Fabrizio Plessi - La Stanza del Mare, 1990/1991, 260 x 1440 x 60 cm, steel, 1-channel video, audio, 18 monitors, laserdisc, laserdisc player, steel cabinets, wooden planks © EVI LICHTUNGEN Photographer Sara Foerster, courtesy of ZKM | Zentrum für Kunst und Medien Karlsruhe and T.W. Stiftung Hamburg
Since 1968, water has been the defining element in the work of the internationally renowned video artist Fabrizio Plessi. In his impressive, space-consuming video sculptures, he combines different, initially opposing materials and thus creates a visual and content-related tension. In the present work, Plessi condenses the essence of his concept of the work by combining natural materials with technical devices, as Dorothea van der Koelen writes: "La Stanza del Mare, the sea space, shows a long row [...] of similar cabinets placed next to each other. The videos of the monitors in the upper part of the cabinets show seawater and the waves of the surf. Instead of the doors there are numerous crossbars that reach so far up that they partially cover the monitors. The woods vary in colour and quality, age and condition, creating a poetic structure, almost like an impressionistic painting. They are reminiscent of driftwoods that the sea washes onto the beach from time to time. It is precisely these woods that now create a barrier here, as if they wanted to protect the sea from the eyes of the viewers, from the visitors to the beaches, from the destroyers of the beauty of nature. These cabinets - here called space - are to be understood as a hymn to the sea, a declaration of love to the water." (Fabrizio Plessi, Opus Video Sculpture, catalogue raisonné of video sculptures and installations 1976-1988, Mainz and Munich 1988, p.246/250). The work from the production years 1990-1991 is being exhibited in its entirety for the first time since 1993. Since its creation, the symbolism of confined water has gained new meaning through the news and movements of recent years, inviting a dialogue about individual associations.Loans by ZKM | Zentrum für Kunst und Medien Karlsruhe and T.W. Foundation in Hamburg.

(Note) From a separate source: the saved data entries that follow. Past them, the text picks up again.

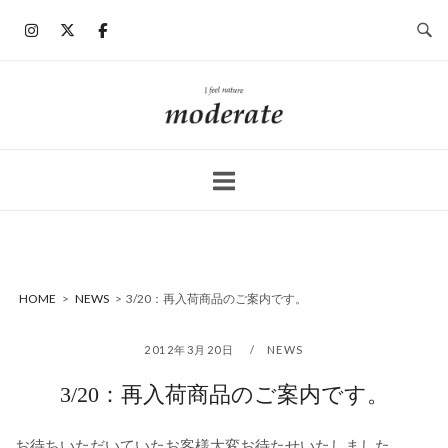
コ
ン
テ
ン
ホ
ツ
ー
へ
ム
ス
キ
ッ
プ
HOME
>
NEWS
>
3/20：再入荷商品のご案内です。
2012年3月20日
NEWS
3/20：再入荷商品のご案内です。
お待ちいただいていたお客様大変お待たせいたしました。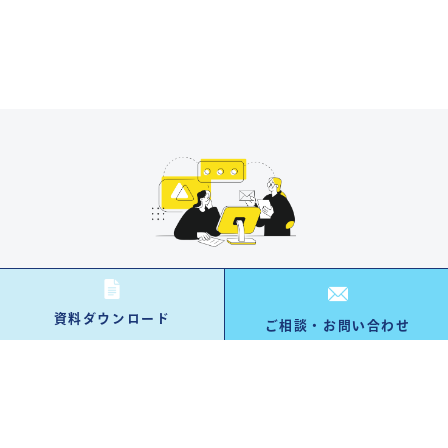
資料ダウンロード
資料ダウンロード
ご相談・お問い合わせ
資料請求する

With his contemporaries Nam June Paik, Bill Viola, Marie-Jo Lafontaine and others, Fabrizio Plessi (*1940) shaped the collective understanding of new media in art, especially in the eighties and nineties, and is also considered an influential representative of the Arte Povera movement. Plessi exhibited his productions at documenta 1987 and the São Paulo Biennale and designed the Italian pavilions for the 42nd Venice Biennale and EXPO 2000, among others. Further solo exhibitions have been realized at the Martin-Gropius-Bau, Guggenheim Bilbao, Ludwig Museum Budapest, and numerous renowned institutions. Furthermore, the Plessi Museum in South Tyrol was opened in 2013.
As a key work of medieval art, the Michaeliskirche was built by Bishop Bernward von Hildesheim (1010-1022) as an abbey church. Since 1985 St. Michaelis and the Mariendom have been UNESCO World Heritage Sites. Its architectural symmetry, the painted stucco reliefs of the choir barriers (late 12th century) and the wide painted wooden ceiling (early 13th century) still make it a special place today. An active parish and the centre for worship and church music of the Landeskirche in the adjacent Michaeliskloster characterise the village. The church is a contemporary place of learning for cultural and social formats, in keeping with the spirit of UNESCO.